[Items listed in a dataset]
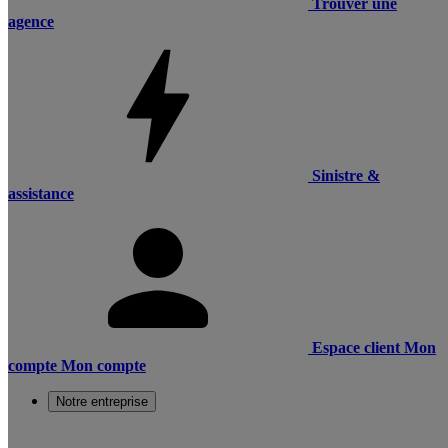
Trouver une
agence
Sinistre &
assistance
Espace client
Mon
compte
Mon compte
Notre entreprise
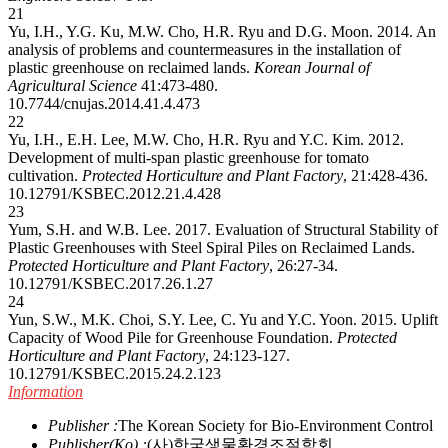
21
Yu, I.H., Y.G. Ku, M.W. Cho, H.R. Ryu and D.G. Moon. 2014. An
analysis of problems and countermeasures in the installation of
plastic greenhouse on reclaimed lands.
Korean Journal of
Agricultural Science
41:473-480.
10.7744/cnujas.2014.41.4.473
22
Yu, I.H., E.H. Lee, M.W. Cho, H.R. Ryu and Y.C. Kim. 2012.
Development of multi-span plastic greenhouse for tomato
cultivation.
Protected Horticulture and Plant Factory
, 21:428-436.
10.12791/KSBEC.2012.21.4.428
23
Yum, S.H. and W.B. Lee. 2017. Evaluation of Structural Stability of
Plastic Greenhouses with Steel Spiral Piles on Reclaimed Lands.
Protected Horticulture and Plant Factory
, 26:27-34.
10.12791/KSBEC.2017.26.1.27
24
Yun, S.W., M.K. Choi, S.Y. Lee, C. Yu and Y.C. Yoon. 2015. Uplift
Capacity of Wood Pile for Greenhouse Foundation.
Protected
Horticulture and Plant Factory
, 24:123-127.
10.12791/KSBEC.2015.24.2.123
Information
Publisher :
The Korean Society for Bio-Environment Control
Publisher(Ko) :
(사)한국생물환경조절학회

WHAT TO PRODUCE => When a line among the entries contains "KSBEC", pull that line out.

TASK OUTPUT =>
10.12791/KSBEC.2012.21.4.428
10.12791/KSBEC.2017.26.1.27
10.12791/KSBEC.2015.24.2.123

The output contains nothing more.